Fast-rising ensemble Dame Judy Dench discuss their unusual name, coming up with material and the importance of delicious snacks
If you’ve been attending the Toronto Sketch Comedy Festival, which closes this weekend, you have a good idea of what makes a successful comedy troupe. There’s no magic formula, of course, but the best ones have some things in common. I’m using one of the most exciting ensembles, the five-person Dame Judy Dench, to see what’s essential. The stars of several sold-out Fringe revues, including last year’s Everything Else Is Sold Out, play one more show on Saturday (March 11) at the Theatre Centre. torontosketchfest.com.

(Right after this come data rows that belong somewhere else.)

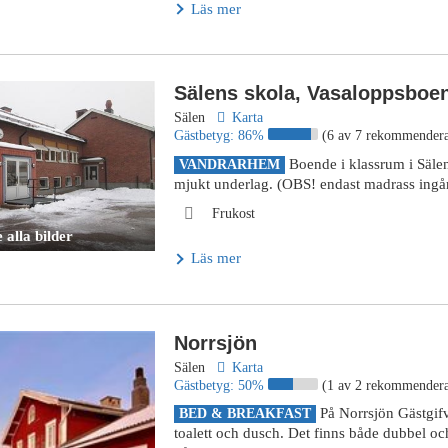
Läs mer
Sälens skola, Vasaloppsboen
Sälen
Karta
Gästbetyg:
86%
(6 av 7 rekommendera
Boende i klassrum i Säle
VANDRARHEM
mjukt underlag. (OBS! endast madrass ingå
Frukost
 alla bilder
Läs mer
Norrsjön
Sälen
Karta
Gästbetyg:
50%
(1 av 2 rekommendera
På Norrsjön Gästgif
BED & BREAKFAST
toalett och dusch. Det finns både dubbel oc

The women in the troupe – Claire Farmer, Jessica Greco and Shannon Lahaie – came up with the jokey name when they met in their Second City conservatory class and put on their first show as a trio. “We almost came up with Dame Maggie Smith,” says Greco. “Just because we liked the joke of ‘Welcome to the stage… Dame Maggie Smith… or Dame Judy Dench’ and then disappointing people when we came out.’ When they expanded to include fellow classmate Gavin Pounds and friend Chris Leveille, they kept the name. To this day, a few patrons look confused at the shows. And the group occasionally get requests on social media to sign petitions as Dench. But if you’ll notice, the first name of the Oscar-winning actor is spelled wrong. That’s intentional. Farmer is a lawyer. “Of course I thought of that,” she says.
There’s nothing more boring than sketch members who all do the same shtick.
That’s not the case with DJD. Farmer is a litigation lawyer who was advised to take an improv class to improve her on-her-feet skills. Greco had been in film and TV for 20 years and wanted to be seen as funnier by the industry. Lahaie studied theatre but always longed to do comic scenes. Pounds studied broadcasting and improv and saw a Second City brochure at a job fair. Leveille, who has degrees in math and drama, had an intern job near the Second City training centre and always wondered what it would be like to improvise. He’s been doing improv and sketch ever since.
That range helps them keep things fresh, says Lahaie. “We have different ways of seeing the world, and different things we want to do with comedy.”
“We have five different voices, performance styles and backgrounds that work wonderfully together,” says Greco. “And when you put five very different ingredients into a pot, you’ll often get something a bit strange.”
There’s no ego involved in writing and holding onto material, says Farmer. Someone who comes up with a premise doesn’t necessarily feel territorial about the final product after it’s been altered. And if a bit isn’t working, they’ll frankly say so and drop it or finesse it. “None of us is super-precious,” she says. “Every director we’ve had has found it so strange when it comes to whittling down our material, because we’ll cut something before they do.”
According to Lahaie, the troupe’s motto is “funniest wins.” That said, if even one of the five finds a sketch offensive, it’s taken off. “That’ll mean people in the audience will, too,” says Greco.
DJD have had some absurd scenes – one features Farmer in a pizza costume, for instance, and Pounds frequently shows up without a shirt – but they’re grounded in logic.
“We always make sure things make sense in the world we’re building,” says Leveille. “‘Why would this character do this?’ The jokes always have to fit in the context.”
Lahaie agrees. “Are we saying something because it builds a scene up or just because it’s funny and we’re throwing it in?”
That applies to endings as well – the weakest link for most aspiring sketch troupes. Anyone can come up with a good premise, but knowing how to land it is an art form.
“Even if you had the funniest, smartest premise,” says Farmer, “if the sketch just peters out you lose everything that came before.”
“This isn’t exactly glamorous,” says Greco. Besides the glory of getting applause, there’s paperwork, fundraising, publicity, applying to festivals. “We’re doing it because we enjoy the work, enjoy each other’s company and making people laugh. If any of that stops being true, then we probably won’t do it any more. If you’re not having fun, take up another hobby.”
“I hear knitting is really big now,” quips Farmer.
This fact comes up continually. Tech people essentially volunteering their time will be happier with a box of Timbits, says Greco. And writing meetings, says Pounds, are potlucks where people bring everything from pies and chips to ketchup-flavoured Doritos.
“We basically bring diabetes to the table,” says Greco.